Bridging Silence with Technology: How AI Could Transform Counselling for People with Aphasia
- Cynthia Crosse
- Jun 13
- 3 min read
By Cynthia Crosse
Two years ago, I met a wonderful woman living with aphasia after a stroke. She’d moved into a retirement village and decided to try counselling. Six months of sessions passed - filled with repeated guesses, pointing at pictures, and gentle attempts to “get” each other. My biggest question: Was she truly understanding me? And was I truly understanding her?
Last month, she returned, asking to revisit painful family wounds. I paused. I realized we didn’t have the communication tools in place to navigate such deep emotional terrain safely.
This moment sparked my exploration: Can artificial intelligence help counsellors work more effectively with people with aphasia?
What Is Aphasia - and Why Does It Matter?
Aphasia isn’t a loss of intelligence - but a language barrier. It's typically caused by stroke, brain injury, tumors, or neurodegenerative disease. Over two million people in the U.S. and around 26,000 in New Zealand live with it (though these numbers are likely higher).
Aphasia comes in different forms - Broca’s, Wernicke’s, Global, Anomic, and more - each affecting speech, comprehension, reading, or writing, in unique ways. Some people might speak fluently but produce garbled sentences, while others speak slowly but understand well. In severe cases, both expression and comprehension are deeply impaired.

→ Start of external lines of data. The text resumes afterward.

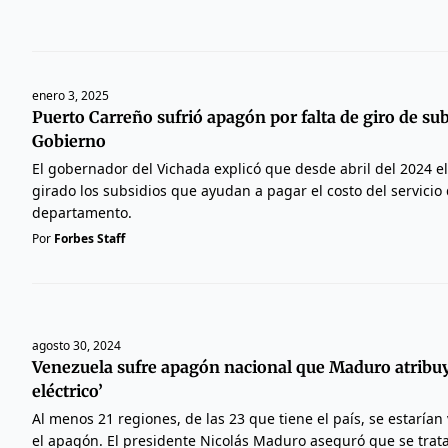
enero 3, 2025
Puerto Carreño sufrió apagón por falta de giro de sub
Gobierno
El gobernador del Vichada explicó que desde abril del 2024 e
girado los subsidios que ayudan a pagar el costo del servicio
departamento.
Por
Forbes Staff
agosto 30, 2024
Venezuela sufre apagón nacional que Maduro atribuy
eléctrico’
Al menos 21 regiones, de las 23 que tiene el país, se estarían
el apagón. El presidente Nicolás Maduro aseguró que se trata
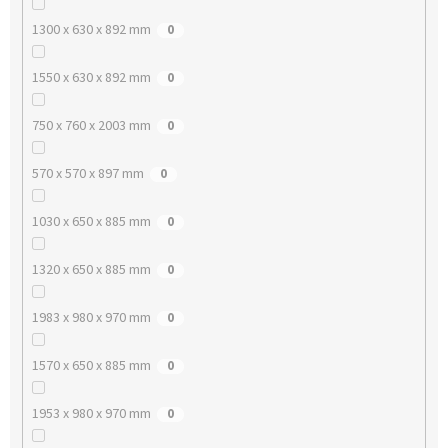
1300 x 630 x 892 mm
0
1550 x 630 x 892 mm
0
750 x 760 x 2003 mm
0
570 x 570 x 897 mm
0
1030 x 650 x 885 mm
0
1320 x 650 x 885 mm
0
1983 x 980 x 970 mm
0
1570 x 650 x 885 mm
0
1953 x 980 x 970 mm
0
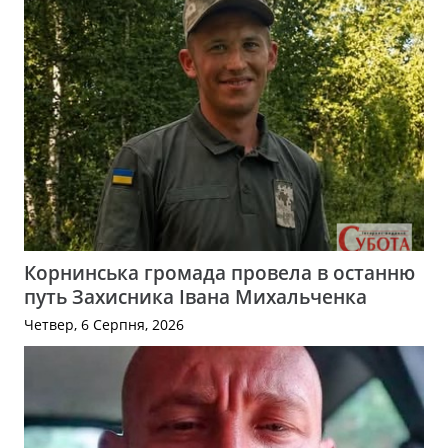
Корнинська громада провела в останню
путь Захисника Івана Михальченка
Четвер, 6 Серпня, 2026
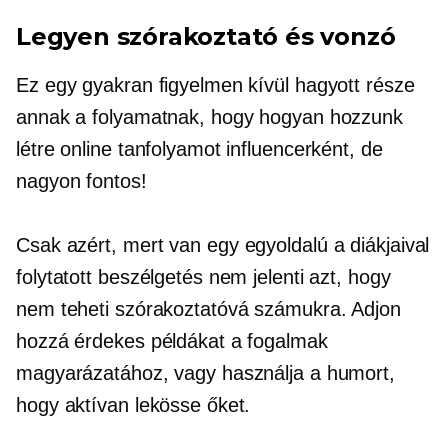
Legyen szórakoztató és vonzó
Ez egy gyakran figyelmen kívül hagyott része
annak a folyamatnak, hogy hogyan hozzunk
létre online tanfolyamot influencerként, de
nagyon fontos!
Csak azért, mert van egy
egyoldalú
a diákjaival
folytatott beszélgetés nem jelenti azt, hogy
nem teheti szórakoztatóvá számukra. Adjon
hozzá érdekes példákat a fogalmak
magyarázatához, vagy használja a humort,
hogy aktívan lekösse őket.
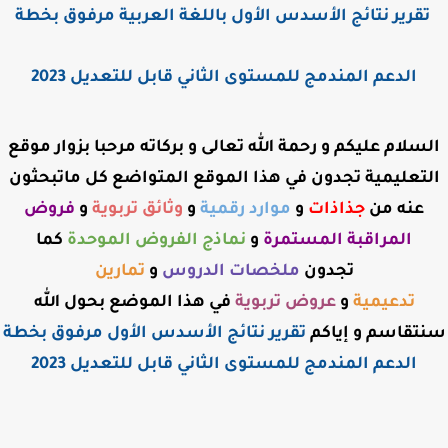
تقرير نتائج الأسدس الأول باللغة العربية مرفوق بخطة
الدعم المندمج للمستوى الثاني قابل للتعديل 2023
السلام عليكم و رحمة الله تعالى و بركاته مرحبا بزوار موقع
التعليمية تجدون في هذا الموقع المتواضع كل ماتبحثون
عنه من
جذاذات
و
موارد رقمية
و
وثائق تربوية
و
فروض
المراقبة
المستمرة
و
نماذج الفروض الموحدة
كما
تجدون
ملخصات الدروس
و
تمارين
تدعيمية
و
عروض
تربوية
في هذا الموضع بحول الله
سنتقاسم و إياكم
تقرير نتائج الأسدس الأول مرفوق بخطة
الدعم المندمج للمستوى الثاني قابل للتعديل 2023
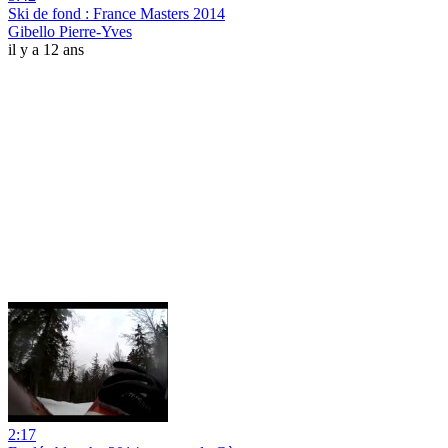
Ski de fond : France Masters 2014
Gibello Pierre-Yves
il y a 12 ans
2:17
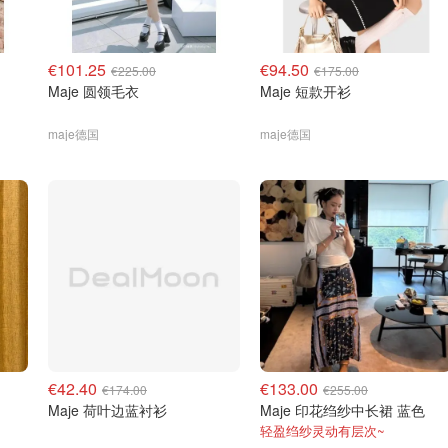
€101.25
€94.50
€225.00
€175.00
Maje 圆领毛衣
Maje 短款开衫
maje德国
maje德国
€42.40
€133.00
€174.00
€255.00
Maje 荷叶边蓝衬衫
Maje 印花绉纱中长裙 蓝色
轻盈绉纱灵动有层次~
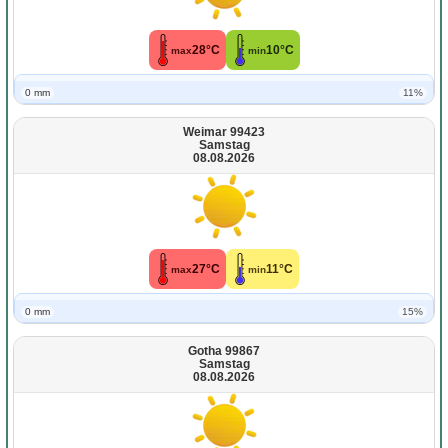
28°C
10°C
max
min
0 mm
11%
Weimar 99423
Samstag
08.08.2026
27°C
11°C
max
min
0 mm
15%
Gotha 99867
Samstag
08.08.2026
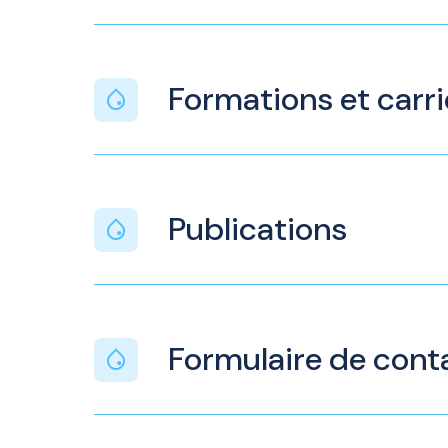
Formations et carri
Publications
Formulaire de cont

Communicating with someone with aphasia is more than asking for clarity - it involves patience, humility, and creativity. As AphasiaNZ says: “Until you’ve met it, you just don’t get it.”
The Emotional and Social Toll
Aphasia isn’t just about lost words. It strips away independence - making day-to-day tasks exhausting and isolating. Many lose the freedom to drive, consent to decisions, or express themselves fully. Unsurprisingly, rates of depression, anxiety, and social withdrawal are high.

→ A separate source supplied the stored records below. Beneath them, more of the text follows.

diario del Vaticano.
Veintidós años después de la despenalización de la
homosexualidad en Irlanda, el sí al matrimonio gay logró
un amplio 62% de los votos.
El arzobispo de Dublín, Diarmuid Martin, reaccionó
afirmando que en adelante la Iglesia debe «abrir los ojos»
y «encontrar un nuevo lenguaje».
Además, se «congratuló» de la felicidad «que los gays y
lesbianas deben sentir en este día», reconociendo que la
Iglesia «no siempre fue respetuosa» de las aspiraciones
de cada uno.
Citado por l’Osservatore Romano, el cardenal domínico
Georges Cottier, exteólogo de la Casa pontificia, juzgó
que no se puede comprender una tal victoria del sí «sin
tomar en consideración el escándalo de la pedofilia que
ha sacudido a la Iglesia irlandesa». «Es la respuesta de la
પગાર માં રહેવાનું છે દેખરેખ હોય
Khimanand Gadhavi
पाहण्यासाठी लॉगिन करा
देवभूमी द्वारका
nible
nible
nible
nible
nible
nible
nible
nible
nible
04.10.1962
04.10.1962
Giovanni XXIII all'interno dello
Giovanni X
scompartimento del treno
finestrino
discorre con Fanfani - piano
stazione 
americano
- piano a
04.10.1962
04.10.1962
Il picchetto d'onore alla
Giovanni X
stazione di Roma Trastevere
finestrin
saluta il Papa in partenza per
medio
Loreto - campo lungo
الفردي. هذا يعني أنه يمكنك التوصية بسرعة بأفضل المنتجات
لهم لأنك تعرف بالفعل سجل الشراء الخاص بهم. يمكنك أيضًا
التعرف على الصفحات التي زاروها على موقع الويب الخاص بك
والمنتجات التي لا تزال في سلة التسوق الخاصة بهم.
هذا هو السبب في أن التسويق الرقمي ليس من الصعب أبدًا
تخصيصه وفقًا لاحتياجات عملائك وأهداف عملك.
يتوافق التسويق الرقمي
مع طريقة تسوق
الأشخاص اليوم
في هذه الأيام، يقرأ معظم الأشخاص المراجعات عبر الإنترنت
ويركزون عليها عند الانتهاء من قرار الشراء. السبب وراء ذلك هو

Speech-language pathologists often act as informal counsellors, but most aren’t trained in the grief, identity loss, and deep emotional work required. Meanwhile, counsellors often lack the tools and training to communicate effectively with people with aphasia. So how do we connect?
Looking Beyond Words: Strategies in Practice
Right now, no AI tool is robust or ethically sound enough to fully support counselling with people with aphasia. Yet the urgent need remains. Many people with aphasia want and deserve access to emotional support - and counsellors need better tools to meet them. So, how do we prepare?

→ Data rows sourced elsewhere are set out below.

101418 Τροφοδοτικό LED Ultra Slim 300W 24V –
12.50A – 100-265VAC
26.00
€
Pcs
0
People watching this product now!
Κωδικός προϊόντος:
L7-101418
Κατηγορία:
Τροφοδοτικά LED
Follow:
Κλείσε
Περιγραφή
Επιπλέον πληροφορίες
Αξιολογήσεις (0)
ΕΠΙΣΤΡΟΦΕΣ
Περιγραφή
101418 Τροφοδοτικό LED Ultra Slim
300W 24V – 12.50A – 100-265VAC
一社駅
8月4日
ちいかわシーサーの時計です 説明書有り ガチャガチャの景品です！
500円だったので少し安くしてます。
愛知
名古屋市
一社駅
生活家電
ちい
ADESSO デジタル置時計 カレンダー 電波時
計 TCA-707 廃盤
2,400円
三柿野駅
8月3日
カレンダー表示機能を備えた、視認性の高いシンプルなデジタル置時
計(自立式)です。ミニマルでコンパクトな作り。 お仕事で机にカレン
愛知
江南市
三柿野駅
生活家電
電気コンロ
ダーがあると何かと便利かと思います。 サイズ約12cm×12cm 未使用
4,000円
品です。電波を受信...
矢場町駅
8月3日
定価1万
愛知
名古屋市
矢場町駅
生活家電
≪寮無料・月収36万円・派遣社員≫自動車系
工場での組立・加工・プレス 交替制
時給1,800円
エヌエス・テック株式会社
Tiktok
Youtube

Augmentative and Alternative Communication (AAC) Tools
Some counselling professionals are experimenting with communication boards, symbol-based apps like Proloquo2Go, and creative therapies like art, sand tray, or music. These approaches help bypass traditional language, tapping into meaning through gesture, image, and metaphor.
Still, most AAC systems are not designed with adult counselling in mind. Emotional nuance, relational depth, and cultural values are difficult to convey through symbols alone. And while digital boards can now “speak” pre-programmed phrases, they don't adapt well to the unpredictable flow of real therapeutic dialogue.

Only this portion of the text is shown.